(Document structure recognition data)
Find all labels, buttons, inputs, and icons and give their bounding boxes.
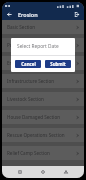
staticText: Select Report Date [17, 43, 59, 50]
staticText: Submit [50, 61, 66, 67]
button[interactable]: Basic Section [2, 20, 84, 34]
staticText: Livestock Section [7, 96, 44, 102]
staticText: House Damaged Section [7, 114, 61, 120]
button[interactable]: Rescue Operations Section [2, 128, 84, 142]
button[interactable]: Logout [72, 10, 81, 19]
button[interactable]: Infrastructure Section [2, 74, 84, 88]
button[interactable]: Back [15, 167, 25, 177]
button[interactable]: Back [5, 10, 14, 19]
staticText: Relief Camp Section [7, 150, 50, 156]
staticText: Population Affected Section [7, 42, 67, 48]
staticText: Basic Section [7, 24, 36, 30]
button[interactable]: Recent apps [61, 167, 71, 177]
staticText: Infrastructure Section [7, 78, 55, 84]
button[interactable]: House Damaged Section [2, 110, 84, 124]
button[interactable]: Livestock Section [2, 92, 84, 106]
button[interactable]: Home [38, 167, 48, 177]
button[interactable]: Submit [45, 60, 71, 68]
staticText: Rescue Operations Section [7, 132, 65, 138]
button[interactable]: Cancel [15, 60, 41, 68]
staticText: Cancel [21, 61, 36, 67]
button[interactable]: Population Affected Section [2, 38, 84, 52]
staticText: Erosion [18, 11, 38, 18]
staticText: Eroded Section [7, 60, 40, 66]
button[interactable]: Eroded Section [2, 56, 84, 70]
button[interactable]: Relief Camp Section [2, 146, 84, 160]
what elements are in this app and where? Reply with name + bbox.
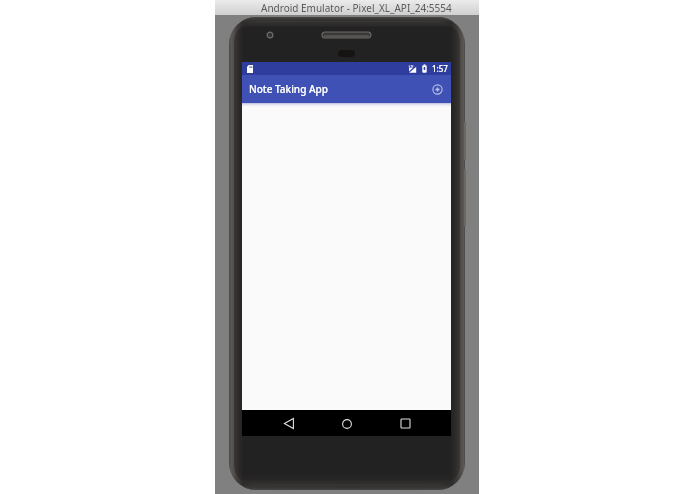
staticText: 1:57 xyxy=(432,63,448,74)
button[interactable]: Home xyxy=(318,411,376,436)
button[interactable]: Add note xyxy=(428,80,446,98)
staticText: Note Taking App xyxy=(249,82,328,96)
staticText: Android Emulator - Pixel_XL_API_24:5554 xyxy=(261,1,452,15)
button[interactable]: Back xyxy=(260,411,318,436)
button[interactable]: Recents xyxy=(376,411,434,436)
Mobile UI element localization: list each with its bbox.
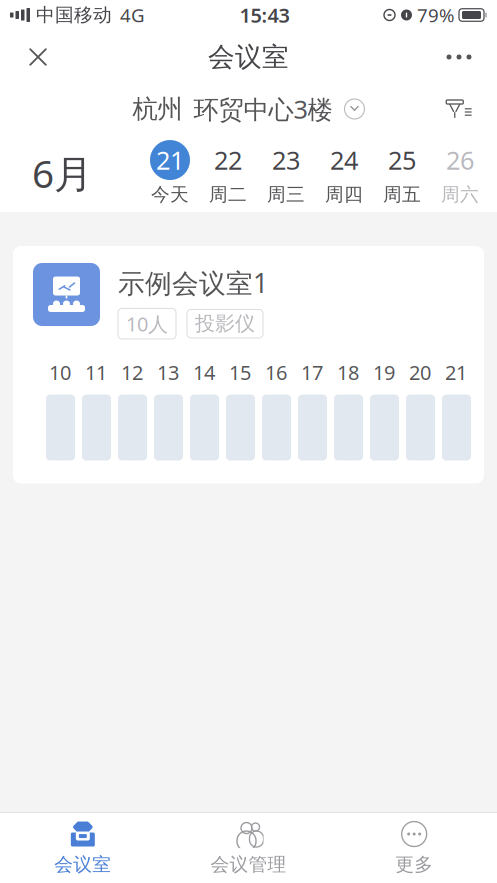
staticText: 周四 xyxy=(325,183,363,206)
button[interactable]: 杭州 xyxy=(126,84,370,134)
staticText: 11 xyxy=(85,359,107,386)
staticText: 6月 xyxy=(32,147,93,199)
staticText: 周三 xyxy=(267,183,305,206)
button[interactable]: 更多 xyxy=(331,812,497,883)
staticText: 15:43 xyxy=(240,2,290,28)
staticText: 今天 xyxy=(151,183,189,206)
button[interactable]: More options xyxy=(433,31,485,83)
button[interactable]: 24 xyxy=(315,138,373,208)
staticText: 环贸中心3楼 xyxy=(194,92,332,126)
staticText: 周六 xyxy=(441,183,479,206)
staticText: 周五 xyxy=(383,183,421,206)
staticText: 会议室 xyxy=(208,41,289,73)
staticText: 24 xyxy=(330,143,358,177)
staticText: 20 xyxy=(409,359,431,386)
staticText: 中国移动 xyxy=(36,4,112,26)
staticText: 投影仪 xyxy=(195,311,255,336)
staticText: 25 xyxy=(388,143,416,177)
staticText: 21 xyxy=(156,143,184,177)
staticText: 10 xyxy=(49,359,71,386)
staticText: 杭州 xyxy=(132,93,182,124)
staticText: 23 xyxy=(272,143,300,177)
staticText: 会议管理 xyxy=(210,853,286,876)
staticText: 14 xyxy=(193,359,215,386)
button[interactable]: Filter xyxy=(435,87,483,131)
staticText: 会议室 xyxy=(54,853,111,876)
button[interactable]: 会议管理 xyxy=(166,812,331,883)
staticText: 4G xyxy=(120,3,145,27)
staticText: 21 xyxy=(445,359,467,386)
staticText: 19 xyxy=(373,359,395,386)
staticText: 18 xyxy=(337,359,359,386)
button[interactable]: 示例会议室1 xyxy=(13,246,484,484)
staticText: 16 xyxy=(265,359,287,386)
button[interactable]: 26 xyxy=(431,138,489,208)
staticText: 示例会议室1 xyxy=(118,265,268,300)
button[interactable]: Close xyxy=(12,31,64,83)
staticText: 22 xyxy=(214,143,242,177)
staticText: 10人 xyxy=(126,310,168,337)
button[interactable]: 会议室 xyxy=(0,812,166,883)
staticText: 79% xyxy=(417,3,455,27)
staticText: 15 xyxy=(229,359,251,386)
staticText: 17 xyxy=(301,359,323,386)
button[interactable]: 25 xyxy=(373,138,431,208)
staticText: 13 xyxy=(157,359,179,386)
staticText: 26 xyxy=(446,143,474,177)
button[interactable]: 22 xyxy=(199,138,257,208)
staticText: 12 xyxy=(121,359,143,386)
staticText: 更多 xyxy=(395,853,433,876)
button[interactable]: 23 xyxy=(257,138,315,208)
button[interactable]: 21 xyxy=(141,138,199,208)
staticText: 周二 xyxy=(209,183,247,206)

## [WHAT TO WORK ON]
Determine how many lines above contain "Basic" as a word or string. Give the number alone.

## [REPLY]
2